In the AIHW technical note the implication is that 3 dose people are sicker because they were prioritised. From other data we know that 3 dose people overall are healthier. Of course, this is the reason we can’t make any valid comparisons with the zero dose/unknown dose. Zero dose people include some who were not vaccinated for fear of adverse reactions and other serious conditions that covid jabs had not been approved for.
I maintain that unvaccinated 80- and 90-year-olds, which where the majority of covid deaths occurred, are a very different group to those with 3 or more doses and therefore no valid comparisons can be made.
A colleague had pointed out this ratio of death to hospitalisation effect to me with the NSW Health data early in the pandemic. The data showed that the risk of death following hospitalisation was higher the more doses. In NSW when they distinguished true 0 dose there were times with no people hospitalised in NSW.
We can’t trust anything about the 0 dose category in this data. It is a mix of 0 dose and unknown dose (my Part 2 is going to look into this further). That being said, 1 dose is worse than zero dose in the table above. Those with one dose were the most likely to die from covid if hospitalised. The one dose people are a clear category that warrant further investigation as to the adverse effects they suffered. I think that is one clear result that can be drawn from this data.
I didn’t do the comparison for the younger age because it didn’t make sense. They have combined a group age 0 to 59. There are a large number of hospitalisations of children (see Figure 7 below). Those under 5 would have been not eligible for doses for a large period of the study. With young children any sort of sickness prompts parents to take them to hospital for safety.

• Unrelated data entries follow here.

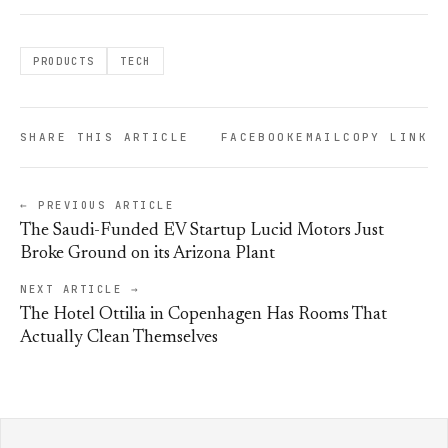
PRODUCTS
TECH
SHARE THIS ARTICLE
FACEBOOK
EMAIL
COPY LINK
← PREVIOUS ARTICLE
The Saudi-Funded EV Startup Lucid Motors Just
Broke Ground on its Arizona Plant
NEXT ARTICLE →
The Hotel Ottilia in Copenhagen Has Rooms That
Actually Clean Themselves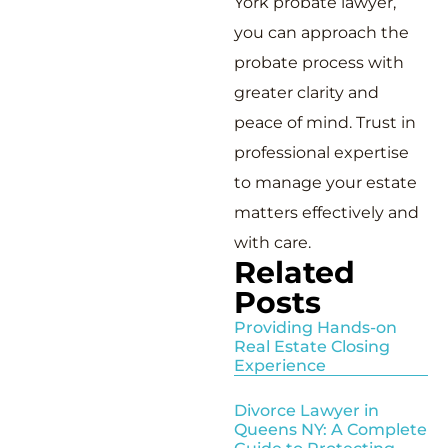
York probate lawyer,
you can approach the
probate process with
greater clarity and
peace of mind. Trust in
professional expertise
to manage your estate
matters effectively and
with care.
Related
Posts
Providing Hands-on
Real Estate Closing
Experience
Divorce Lawyer in
Queens NY: A Complete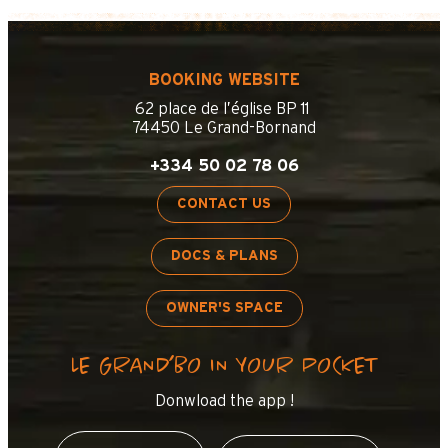
BOOKING WEBSITE
62 place de l’église BP 11
74450 Le Grand-Bornand
+334 50 02 78 06
CONTACT US
DOCS & PLANS
OWNER'S SPACE
LE GRAND’BO IN YOUR POCKET
Donwload the app !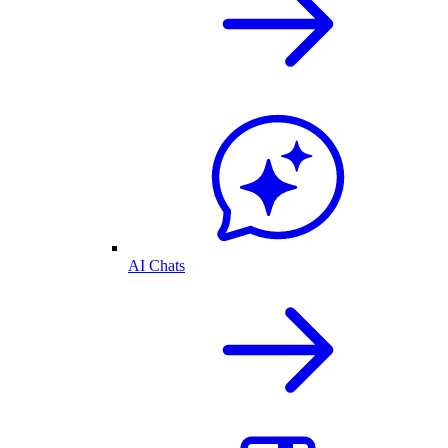
AI Chats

This article is long enough already. My analysis of what we know of the proportion of unvaccinated people will be for a Part 2 substack.
Summary
It is not valid to make any statistical inferences from this data
Comparisons made between different dose groups are not valid. Even comparisons between 2 and 3+ doses are unlikely to be relevant
People with one dose only appear to have had a particularly bad outcome and this group deserves special attention
The majority of people who died from covid had 2, 3 or more doses. Health messaging focusing only on more doses was to the detriment of other possible protective measures
I initially resisted updating my AI generated image of our senior doctor getting away from police. It looks like a British policeman. I couldn’t help myself to update it to Australian police, and add a few extras in the chase.
The section on those who could not be vaccinated due to age and health is quite important regarding the public messaging. Everyone was pressured to get vaccinated to protect that group of people yet when stats of unvaccinated hospitalisations and deaths were announced in the media, it was always mired in the tones of "anti-vaxxers" being the the only people in that statistic.
In relation to the one dose category, my brother-in-law and sister-in-law had one dose each as 'requested' by their employer. Because they weren't followed up they managed to avoid having a second dose and chose not to.